YOUR OBJECTIVE: List all the lines in these records that hold "Create".

DATA FOR PROCESSING:
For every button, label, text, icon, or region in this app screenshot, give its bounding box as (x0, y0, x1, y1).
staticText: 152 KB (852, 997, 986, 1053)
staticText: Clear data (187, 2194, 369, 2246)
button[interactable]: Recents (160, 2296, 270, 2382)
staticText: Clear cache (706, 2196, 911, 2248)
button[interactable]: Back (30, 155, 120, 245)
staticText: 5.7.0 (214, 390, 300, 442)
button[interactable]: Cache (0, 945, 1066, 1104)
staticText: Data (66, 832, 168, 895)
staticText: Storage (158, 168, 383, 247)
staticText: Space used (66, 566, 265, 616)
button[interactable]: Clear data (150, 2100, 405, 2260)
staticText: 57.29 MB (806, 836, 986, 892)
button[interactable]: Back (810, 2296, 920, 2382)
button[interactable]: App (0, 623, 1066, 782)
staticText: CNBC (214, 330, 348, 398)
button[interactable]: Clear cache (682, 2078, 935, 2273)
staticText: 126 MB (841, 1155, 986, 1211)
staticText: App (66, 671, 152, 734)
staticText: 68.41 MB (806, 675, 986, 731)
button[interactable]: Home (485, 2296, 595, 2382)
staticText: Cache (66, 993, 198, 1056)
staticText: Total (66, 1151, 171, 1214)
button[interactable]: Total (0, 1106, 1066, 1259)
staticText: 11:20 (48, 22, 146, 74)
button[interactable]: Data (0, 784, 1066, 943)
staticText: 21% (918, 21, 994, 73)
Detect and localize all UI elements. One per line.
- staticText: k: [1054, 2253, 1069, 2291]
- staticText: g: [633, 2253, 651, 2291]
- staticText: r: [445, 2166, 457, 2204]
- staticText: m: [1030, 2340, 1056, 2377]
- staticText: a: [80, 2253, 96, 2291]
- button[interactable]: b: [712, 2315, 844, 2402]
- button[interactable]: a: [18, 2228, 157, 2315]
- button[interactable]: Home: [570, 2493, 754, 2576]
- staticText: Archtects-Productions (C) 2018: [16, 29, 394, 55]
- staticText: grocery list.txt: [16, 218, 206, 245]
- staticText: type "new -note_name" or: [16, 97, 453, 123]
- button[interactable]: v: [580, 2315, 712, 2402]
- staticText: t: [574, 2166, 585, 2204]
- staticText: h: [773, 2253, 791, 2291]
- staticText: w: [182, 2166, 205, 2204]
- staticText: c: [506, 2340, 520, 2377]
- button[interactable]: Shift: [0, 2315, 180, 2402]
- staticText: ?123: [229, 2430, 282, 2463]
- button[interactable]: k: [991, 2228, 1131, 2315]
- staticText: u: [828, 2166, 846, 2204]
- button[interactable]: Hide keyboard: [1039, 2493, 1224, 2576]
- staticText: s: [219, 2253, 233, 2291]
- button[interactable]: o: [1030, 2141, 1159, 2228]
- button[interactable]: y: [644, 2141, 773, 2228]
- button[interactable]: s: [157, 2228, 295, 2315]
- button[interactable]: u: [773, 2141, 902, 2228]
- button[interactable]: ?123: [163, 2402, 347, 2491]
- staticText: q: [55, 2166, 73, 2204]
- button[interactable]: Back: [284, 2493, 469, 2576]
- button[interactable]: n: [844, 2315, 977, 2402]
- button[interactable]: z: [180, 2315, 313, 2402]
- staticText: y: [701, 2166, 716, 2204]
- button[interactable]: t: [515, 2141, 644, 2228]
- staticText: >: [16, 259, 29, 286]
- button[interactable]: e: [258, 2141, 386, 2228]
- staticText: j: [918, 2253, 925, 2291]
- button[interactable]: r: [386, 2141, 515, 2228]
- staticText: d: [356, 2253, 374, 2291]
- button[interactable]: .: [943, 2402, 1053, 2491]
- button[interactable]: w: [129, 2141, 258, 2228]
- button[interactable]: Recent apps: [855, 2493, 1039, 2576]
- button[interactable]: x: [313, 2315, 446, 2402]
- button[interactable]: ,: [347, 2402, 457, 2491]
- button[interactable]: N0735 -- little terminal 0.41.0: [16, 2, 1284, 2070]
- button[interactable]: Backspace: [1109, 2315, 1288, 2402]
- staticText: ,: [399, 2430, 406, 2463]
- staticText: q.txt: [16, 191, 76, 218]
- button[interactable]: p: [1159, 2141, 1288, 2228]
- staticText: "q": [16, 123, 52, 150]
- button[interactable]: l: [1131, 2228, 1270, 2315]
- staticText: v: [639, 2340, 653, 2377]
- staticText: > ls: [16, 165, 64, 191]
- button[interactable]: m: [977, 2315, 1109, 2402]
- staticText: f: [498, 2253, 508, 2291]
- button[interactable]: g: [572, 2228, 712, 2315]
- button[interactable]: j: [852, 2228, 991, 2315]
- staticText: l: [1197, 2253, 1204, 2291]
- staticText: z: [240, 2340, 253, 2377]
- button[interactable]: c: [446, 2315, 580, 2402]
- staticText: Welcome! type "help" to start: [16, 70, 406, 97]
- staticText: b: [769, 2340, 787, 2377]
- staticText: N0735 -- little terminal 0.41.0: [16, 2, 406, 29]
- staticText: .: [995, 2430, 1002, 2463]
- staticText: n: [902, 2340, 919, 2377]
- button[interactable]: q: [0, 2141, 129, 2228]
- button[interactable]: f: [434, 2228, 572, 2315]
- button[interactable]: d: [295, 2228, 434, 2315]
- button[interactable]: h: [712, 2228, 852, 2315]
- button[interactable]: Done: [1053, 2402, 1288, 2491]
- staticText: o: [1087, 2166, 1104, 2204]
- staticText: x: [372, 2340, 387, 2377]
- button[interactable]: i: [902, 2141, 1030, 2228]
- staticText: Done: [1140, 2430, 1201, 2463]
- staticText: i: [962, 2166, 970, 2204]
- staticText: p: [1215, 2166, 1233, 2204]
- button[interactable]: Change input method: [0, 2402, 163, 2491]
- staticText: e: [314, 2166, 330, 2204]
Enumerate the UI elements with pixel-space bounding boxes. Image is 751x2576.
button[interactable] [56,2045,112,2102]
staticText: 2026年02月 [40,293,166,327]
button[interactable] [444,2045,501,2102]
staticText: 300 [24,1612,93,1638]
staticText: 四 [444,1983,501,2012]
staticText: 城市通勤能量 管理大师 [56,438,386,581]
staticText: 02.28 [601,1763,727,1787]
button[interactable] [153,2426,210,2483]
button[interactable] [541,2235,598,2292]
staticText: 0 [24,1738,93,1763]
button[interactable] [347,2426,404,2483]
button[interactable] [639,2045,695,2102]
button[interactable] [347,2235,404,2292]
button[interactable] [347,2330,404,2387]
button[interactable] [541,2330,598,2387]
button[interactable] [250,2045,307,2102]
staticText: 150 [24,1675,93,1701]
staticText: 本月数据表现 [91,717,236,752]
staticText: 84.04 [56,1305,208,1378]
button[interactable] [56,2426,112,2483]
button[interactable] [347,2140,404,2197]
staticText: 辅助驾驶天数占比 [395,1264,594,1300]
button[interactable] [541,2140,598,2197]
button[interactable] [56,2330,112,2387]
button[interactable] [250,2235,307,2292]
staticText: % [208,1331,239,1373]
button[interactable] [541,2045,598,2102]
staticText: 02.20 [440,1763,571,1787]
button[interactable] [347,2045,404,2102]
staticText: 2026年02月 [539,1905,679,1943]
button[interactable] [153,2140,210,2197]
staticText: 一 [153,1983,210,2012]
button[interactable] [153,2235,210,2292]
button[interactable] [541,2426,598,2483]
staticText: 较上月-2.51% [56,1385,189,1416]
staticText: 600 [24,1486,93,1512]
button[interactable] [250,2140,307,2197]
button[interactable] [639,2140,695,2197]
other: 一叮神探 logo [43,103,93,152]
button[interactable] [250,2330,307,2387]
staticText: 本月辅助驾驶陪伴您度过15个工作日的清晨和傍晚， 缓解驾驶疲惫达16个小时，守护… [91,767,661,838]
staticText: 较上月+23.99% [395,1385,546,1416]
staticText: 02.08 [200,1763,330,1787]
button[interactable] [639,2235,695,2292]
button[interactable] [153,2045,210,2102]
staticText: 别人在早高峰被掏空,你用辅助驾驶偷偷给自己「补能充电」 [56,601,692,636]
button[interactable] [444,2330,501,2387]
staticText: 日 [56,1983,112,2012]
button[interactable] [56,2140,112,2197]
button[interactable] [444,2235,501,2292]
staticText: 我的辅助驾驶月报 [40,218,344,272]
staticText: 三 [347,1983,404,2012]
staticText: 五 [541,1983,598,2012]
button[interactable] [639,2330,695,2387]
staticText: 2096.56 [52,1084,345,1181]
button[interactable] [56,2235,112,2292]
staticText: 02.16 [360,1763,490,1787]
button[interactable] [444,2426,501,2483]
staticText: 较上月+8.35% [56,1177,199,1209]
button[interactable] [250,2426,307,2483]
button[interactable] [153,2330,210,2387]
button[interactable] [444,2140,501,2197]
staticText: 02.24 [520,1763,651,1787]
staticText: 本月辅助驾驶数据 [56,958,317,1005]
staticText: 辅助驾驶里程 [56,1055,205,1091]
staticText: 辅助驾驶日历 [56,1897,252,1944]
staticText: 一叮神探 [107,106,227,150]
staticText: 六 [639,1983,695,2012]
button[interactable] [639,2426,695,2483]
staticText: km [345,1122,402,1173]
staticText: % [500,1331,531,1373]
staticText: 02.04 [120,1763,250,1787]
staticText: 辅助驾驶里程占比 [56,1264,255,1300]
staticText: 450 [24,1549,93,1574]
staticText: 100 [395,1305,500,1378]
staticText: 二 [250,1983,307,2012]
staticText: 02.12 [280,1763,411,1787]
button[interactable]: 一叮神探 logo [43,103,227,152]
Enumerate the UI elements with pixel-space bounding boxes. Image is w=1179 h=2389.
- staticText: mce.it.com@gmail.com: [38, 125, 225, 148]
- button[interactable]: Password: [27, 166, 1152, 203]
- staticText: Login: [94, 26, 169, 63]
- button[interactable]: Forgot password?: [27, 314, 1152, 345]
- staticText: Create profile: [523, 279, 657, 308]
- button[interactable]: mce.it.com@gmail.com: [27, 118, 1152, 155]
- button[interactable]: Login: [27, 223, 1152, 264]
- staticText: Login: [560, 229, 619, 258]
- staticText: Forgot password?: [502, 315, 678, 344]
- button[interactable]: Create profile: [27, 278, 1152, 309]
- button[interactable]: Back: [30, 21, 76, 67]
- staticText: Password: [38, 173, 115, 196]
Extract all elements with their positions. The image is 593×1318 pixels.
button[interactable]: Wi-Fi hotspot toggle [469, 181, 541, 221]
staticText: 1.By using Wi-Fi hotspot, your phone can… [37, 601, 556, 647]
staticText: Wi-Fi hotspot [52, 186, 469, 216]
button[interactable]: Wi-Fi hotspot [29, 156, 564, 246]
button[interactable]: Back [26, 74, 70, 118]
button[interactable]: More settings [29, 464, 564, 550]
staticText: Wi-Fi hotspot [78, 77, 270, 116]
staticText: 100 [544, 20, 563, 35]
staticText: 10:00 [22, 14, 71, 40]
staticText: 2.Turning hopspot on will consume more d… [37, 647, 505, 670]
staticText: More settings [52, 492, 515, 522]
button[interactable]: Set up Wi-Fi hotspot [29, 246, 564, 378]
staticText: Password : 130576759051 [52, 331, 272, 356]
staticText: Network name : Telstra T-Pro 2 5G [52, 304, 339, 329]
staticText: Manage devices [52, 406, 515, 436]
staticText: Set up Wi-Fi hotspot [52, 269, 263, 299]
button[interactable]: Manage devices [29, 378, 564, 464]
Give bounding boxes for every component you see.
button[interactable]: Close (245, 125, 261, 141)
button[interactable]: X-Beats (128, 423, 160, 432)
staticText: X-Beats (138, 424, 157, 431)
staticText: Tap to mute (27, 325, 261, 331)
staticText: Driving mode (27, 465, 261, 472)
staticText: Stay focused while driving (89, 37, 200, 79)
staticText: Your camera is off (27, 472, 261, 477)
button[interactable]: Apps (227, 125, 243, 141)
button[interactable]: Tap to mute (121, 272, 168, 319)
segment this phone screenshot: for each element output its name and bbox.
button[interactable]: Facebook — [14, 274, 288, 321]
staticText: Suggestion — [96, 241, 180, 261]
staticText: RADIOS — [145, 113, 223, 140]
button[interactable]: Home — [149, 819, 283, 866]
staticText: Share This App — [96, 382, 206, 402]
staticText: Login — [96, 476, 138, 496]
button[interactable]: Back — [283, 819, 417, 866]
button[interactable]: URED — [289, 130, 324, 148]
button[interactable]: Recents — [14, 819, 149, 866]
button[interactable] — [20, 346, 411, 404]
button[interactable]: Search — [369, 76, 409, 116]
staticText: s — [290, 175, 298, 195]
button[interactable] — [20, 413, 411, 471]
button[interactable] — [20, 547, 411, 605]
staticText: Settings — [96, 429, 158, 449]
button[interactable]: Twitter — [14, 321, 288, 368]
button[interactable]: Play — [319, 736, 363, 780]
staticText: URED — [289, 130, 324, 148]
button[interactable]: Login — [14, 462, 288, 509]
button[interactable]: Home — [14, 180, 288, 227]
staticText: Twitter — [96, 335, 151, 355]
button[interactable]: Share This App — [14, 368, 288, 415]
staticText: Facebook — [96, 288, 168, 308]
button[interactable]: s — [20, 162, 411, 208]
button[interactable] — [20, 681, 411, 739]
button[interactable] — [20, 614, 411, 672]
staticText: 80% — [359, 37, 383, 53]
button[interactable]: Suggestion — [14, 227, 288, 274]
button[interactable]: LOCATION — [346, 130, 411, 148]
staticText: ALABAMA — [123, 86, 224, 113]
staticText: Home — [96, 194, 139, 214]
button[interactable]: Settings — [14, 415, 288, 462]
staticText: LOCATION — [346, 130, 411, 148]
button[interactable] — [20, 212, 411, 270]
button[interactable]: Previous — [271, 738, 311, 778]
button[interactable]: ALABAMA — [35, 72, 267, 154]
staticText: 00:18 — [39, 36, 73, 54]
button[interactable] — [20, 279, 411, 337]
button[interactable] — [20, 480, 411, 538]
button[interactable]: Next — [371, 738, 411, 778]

OUTPUT OF THE EXERCISE:
- staticText: Create profile: [523, 279, 657, 308]
- button[interactable]: Create profile: [27, 278, 1152, 309]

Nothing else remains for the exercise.